Image courtesy of Todd Mason | Mason Halkin Photography

Like Newell Brands, Carters is an iconic American brand of baby clothing that includes many other classic, kid-clothing brands, like OshKosh B’gosh, as subsidiaries. The company’s products have a heartfelt place in U.S. homes so it was natural for Carters new Atlanta corporate headquarters to incorporate resimercial design. In fact, at 275,000 square feet of office space serving 1700 employees, a resimercial approach was essential to creating a close community in a large commercial setting.

Like at Newell Brands’ new headquarters, Carters’ reception area features a hardwood floor – which actually run throughout the office space – and a wood panel drop ceiling. On either side of reception, there are two living-room-style areas designated by area rugs and comfortable coach and chair seating. A wall of windows behind the reception desk provide daylight and that is bolstered through a combination of sconces, track lighting and linen-shaded, drum chandeliers. Carters’ CEO asked that this space evoke the feeling of family comfort to the extent that “you want to sit down and have a bowl of oatmeal.”

Image courtesy of Nigel Marson Photography

That home-style feeling is sparked throughout the space by the use of simple details, textures, materials and accessories that, together, enliven all of the senses of its occupants. Photos of happy children wearing Carters clothing adorn the walls like the collection of proud parents hung from the walls of so many households. Cozy spaces to collaborate, work or recharge are abundant. These den-like areas include flat weave wool rugs and a variety of seating options – each of which looks and feels like it could be in any fine home but which is nonetheless commercial grade – built specifically for such a resimercial application. In these gathering areas, wood paneled walls envelope the space. Shelving and niches in the wood hold books, baskets and pottery and drum chandeliers – like those in reception – hang from above.

Nearby, sliding wood barn doors provide passage to a series of meeting rooms. Details that distinguish this as a resimercial space, rather than an institutional one, can also be found in these areas. Storage units in Carters’ training room, for instance, look like armoires with forged black iron pulls rather than the typical stainless or small wire pulls found in many commercial environments. These tactile textures and nuances are important components that support the intention of a resimercial design.

Image courtesy of Nigel Marson Photography

At either end of the building, along a wall of windows, are wooden stairs with custom-crafted black metal bannisters connecting one floor to the other. These stairs allow the workspace’s resident to have friendly interactions with co-workers while providing opportunity for health-promoting physical movement. Break areas are also arranged to create a homey vibe and to encourage casual conversation among team members. In one, resembling a traditional farmhouse kitchen, a white tile backsplash runs along one wall along with shelving that holds five square canvases espousing Carters corporate values. Glass cylinder fixtures sporting Edison bulbs brighten the kitchen island which doubles as a snacking spot and workspace. On a sidewall someone has written “Home Sweet Home” in chalk on large blackboard.
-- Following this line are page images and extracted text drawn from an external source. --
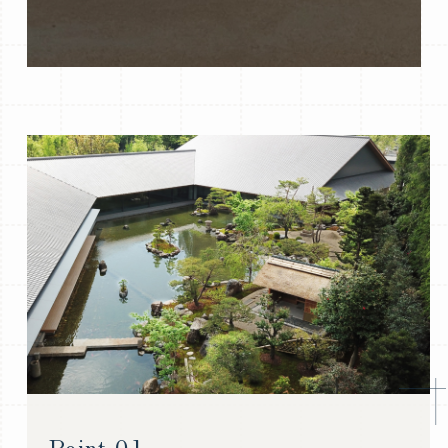
Point 01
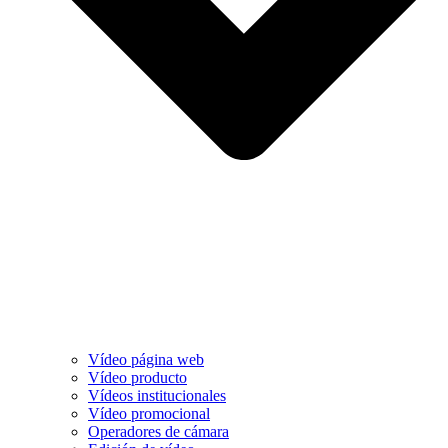
Vídeo página web
Vídeo producto
Vídeos institucionales
Vídeo promocional
Operadores de cámara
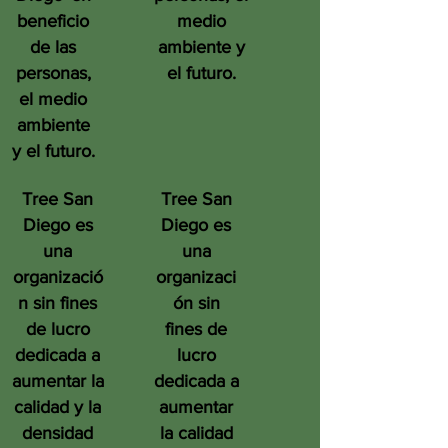
beneficio
medio
de las
ambiente y
personas,
el futuro.
el medio
ambiente
y el futuro.
Tree San
Tree San
Diego es
Diego es
una
una
organizació
organizaci
n sin fines
ón sin
de lucro
fines de
dedicada a
lucro
aumentar la
dedicada a
calidad y la
aumentar
densidad
la calidad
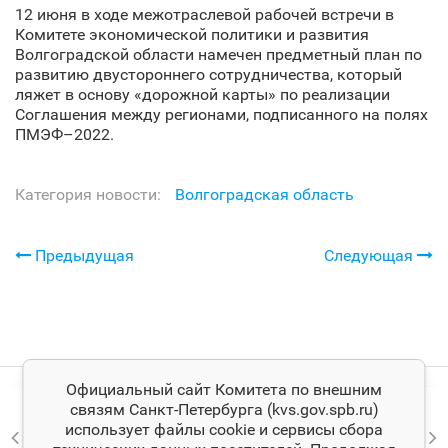
12 июня в ходе межотраслевой рабочей встречи в
Комитете экономической политики и развития
Волгоградской области намечен предметный план по
развитию двустороннего сотрудничества, который
ляжет в основу «дорожной карты» по реализации
Соглашения между регионами, подписанного на полях
ПМЭФ–2022.
Категория новости:
Волгоградская область
Предыдущая
Следующая
Официальный сайт Комитета по внешним
связям Санкт‑Петербурга (kvs.gov.spb.ru)
использует файлы cookie и сервисы сбора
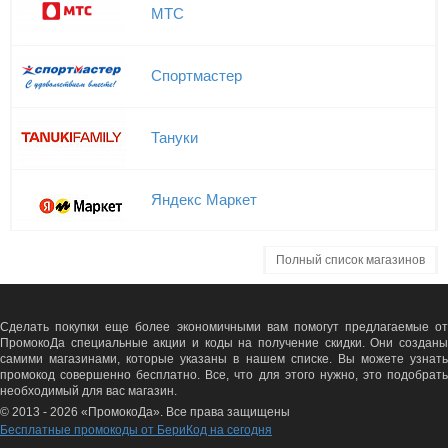
МТС
Спортмастер
Тануки
Яндекс Маркет
Полный список магазинов
Сделать покупки еще более экономичными вам помогут предлагаемые от
ПромокоДа специальные акции и коды на получение скидки. Они созданы
самими магазинами, которые указаны в нашем списке. Вы можете узнать
промокод совершенно бесплатно. Все, что для этого нужно, это подобрать
необходимый для вас магазин.
© 2013 - 2026 «ПромокоДа». Все права защищены
Бесплатные промокоды от БериКод на сегодня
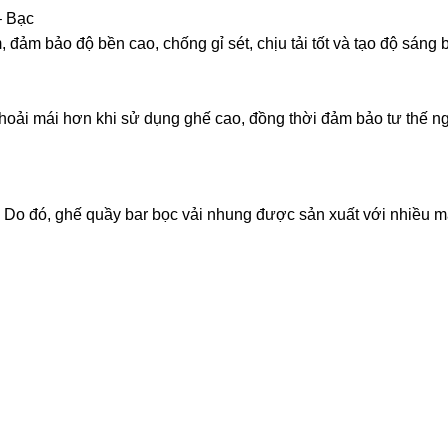
– Bạc
đảm bảo độ bền cao, chống gỉ sét, chịu tải tốt và tạo độ sáng 
hoải mái hơn khi sử dụng ghế cao, đồng thời đảm bảo tư thế n
. Do đó, ghế quầy bar bọc vải nhung được sản xuất với nhiều 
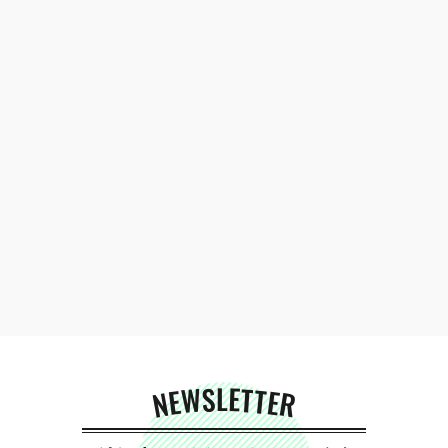
NEWSLETTER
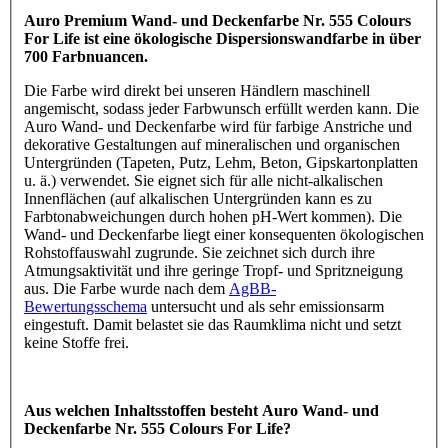
Auro Premium Wand- und Deckenfarbe Nr. 555 Colours
For Life ist eine ökologische Dispersionswandfarbe in über
700 Farbnuancen.
Die Farbe wird direkt bei unseren Händlern maschinell
angemischt, sodass jeder Farbwunsch erfüllt werden kann. Die
Auro Wand- und Deckenfarbe wird für farbige Anstriche und
dekorative Gestaltungen auf mineralischen und organischen
Untergründen (Tapeten, Putz, Lehm, Beton, Gipskartonplatten
u. ä.) verwendet. Sie eignet sich für alle nicht-alkalischen
Innenflächen (auf alkalischen Untergründen kann es zu
Farbtonabweichungen durch hohen pH-Wert kommen). Die
Wand- und Deckenfarbe liegt einer konsequenten ökologischen
Rohstoffauswahl zugrunde. Sie zeichnet sich durch ihre
Atmungsaktivität und ihre geringe Tropf- und Spritzneigung
aus. Die Farbe wurde nach dem
AgBB-
Bewertungsschema
untersucht und als sehr emissionsarm
eingestuft. Damit belastet sie das Raumklima nicht und setzt
keine Stoffe frei.
Aus welchen Inhaltsstoffen besteht Auro Wand- und
Deckenfarbe Nr. 555 Colours For Life?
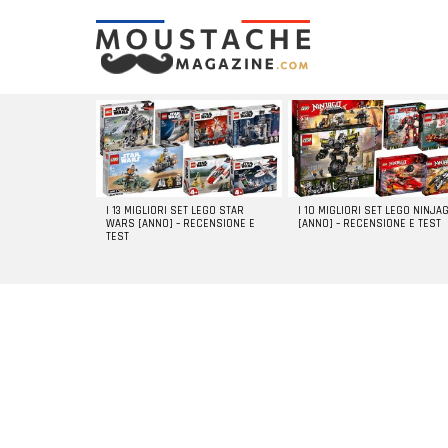
LATEST
STORIES
I 13 MIGLIORI SET LEGO STAR
I 10 MIGLIORI SET LEGO NINJA
WARS [ANNO] – RECENSIONE E
[ANNO] – RECENSIONE E TEST
TEST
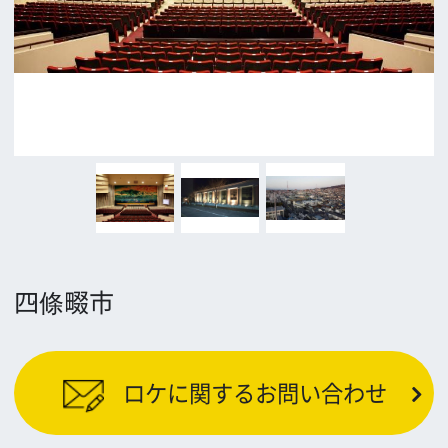
公益財団法人大阪観光局
大阪フィルム・カウンシル
〒542-0081 大阪市中央区南船場4-4-21
TODA BUILDING 心斎橋 5F
TEL 06-6282-5905
FAX 06-6282-5915
お問い合わせ
トップページ
What's New
大阪フィルム・カウンシルとは
メッセージ
事業紹介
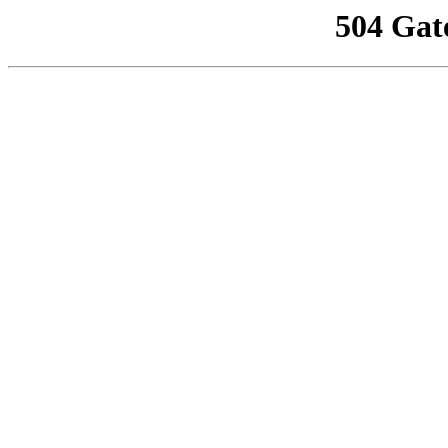
504 Gat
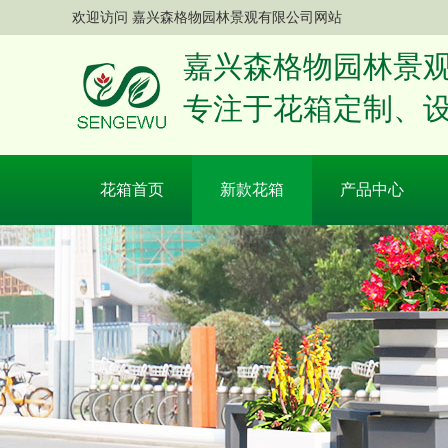
欢迎访问 嘉兴森格物园林景观有限公司网站
嘉兴森格物园林景
专注于花箱定制、
花箱首页
新款花箱
产品中心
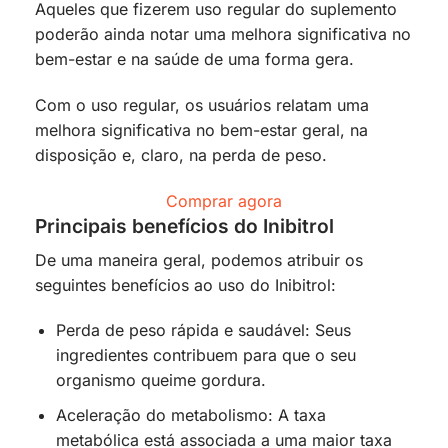
Aqueles que fizerem uso regular do suplemento
poderão ainda notar uma melhora significativa no
bem-estar e na saúde de uma forma gera.
Com o uso regular, os usuários relatam uma
melhora significativa no bem-estar geral, na
disposição e, claro, na perda de peso.
Comprar agora
Principais benefícios do Inibitrol
De uma maneira geral, podemos atribuir os
seguintes benefícios ao uso do Inibitrol:
Perda de peso rápida e saudável: Seus
ingredientes contribuem para que o seu
organismo queime gordura.
Aceleração do metabolismo: A taxa
metabólica está associada a uma maior taxa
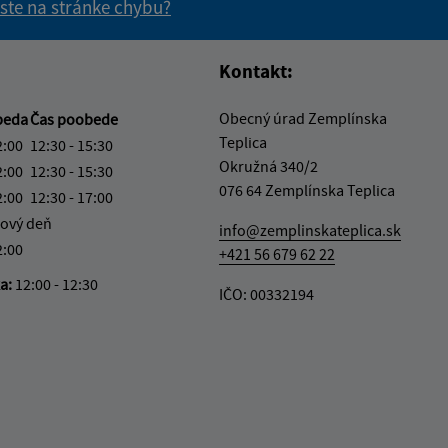
 ste na stránke chybu?
vás užitočné?
e pre vás užitočné?
Kontakt:
Obecný úrad Zemplínska
beda
Čas poobede
Teplica
2:00
12:30 - 15:30
Okružná 340/2
2:00
12:30 - 15:30
076 64 Zemplínska Teplica
2:00
12:30 - 17:00
ový deň
info@zemplinskateplica.sk
2:00
+421 56 679 62 22
ka:
12:00 - 12:30
IČO: 00332194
Ideally, resimercial design engages the “whole employee” in the work environment – not just the intellect that comes to work. At the same time, a resimercial designer’s challenge is to balance the desire for the materials, colors, textures, fabrics, and patterns that render a feeling of warmth, familiarity and security with the pragmatic productivity and commercial durability required in the workplace. As the lines between living and working continue to blur, people are attracted to physical environments that feel less like 9-to-5 institutional factories and more like a home-away-from-home where they can be their best, most productive selves. Resimercial is a big step in that direction.